§ **Exercise**: Type out the whole listing again exactly, pictures omitted.

Content starts

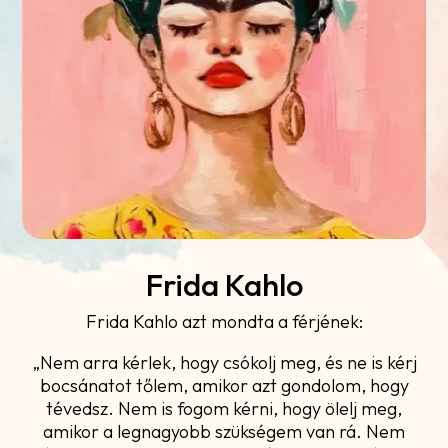
Frida Kahlo
Frida Kahlo azt mondta a férjének:
„Nem arra kérlek, hogy csókolj meg, és ne is kérj
bocsánatot tőlem, amikor azt gondolom, hogy
tévedsz. Nem is fogom kérni, hogy ölelj meg,
amikor a legnagyobb szükségem van rá. Nem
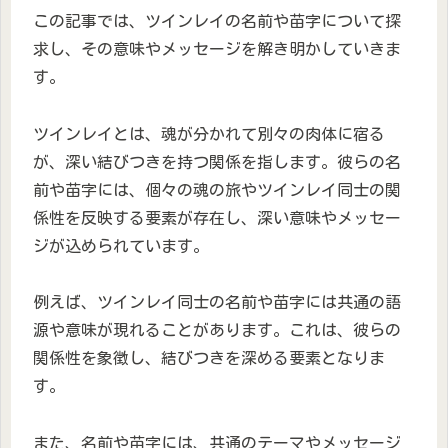
この記事では、ツインレイの名前や苗字について探
求し、その意味やメッセージを解き明かしていきま
す。
ツインレイとは、魂が分かれて別々の肉体に宿る
が、深い結びつきを持つ関係を指します。彼らの名
前や苗字には、個々の魂の旅やツインレイ同士の関
係性を反映する要素が存在し、深い意味やメッセー
ジが込められています。
例えば、ツインレイ同士の名前や苗字には共通の語
源や意味が現れることがあります。これは、彼らの
関係性を象徴し、結びつきを深める要素となりま
す。
また、名前や苗字には、共通のテーマやメッセージ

Content ends

§ **Reply**:
Frida Kahlo
Frida Kahlo azt mondta a férjének:
„Nem arra kérlek, hogy csókolj meg, és ne is kérj
bocsánatot tőlem, amikor azt gondolom, hogy
tévedsz. Nem is fogom kérni, hogy ölelj meg,
amikor a legnagyobb szükségem van rá. Nem
この記事では、ツインレイの名前や苗字について探
求し、その意味やメッセージを解き明かしていきま
す。
ツインレイとは、魂が分かれて別々の肉体に宿る
が、深い結びつきを持つ関係を指します。彼らの名
前や苗字には、個々の魂の旅やツインレイ同士の関
係性を反映する要素が存在し、深い意味やメッセー
ジが込められています。
例えば、ツインレイ同士の名前や苗字には共通の語
源や意味が現れることがあります。これは、彼らの
関係性を象徴し、結びつきを深める要素となりま
す。
また、名前や苗字には、共通のテーマやメッセージ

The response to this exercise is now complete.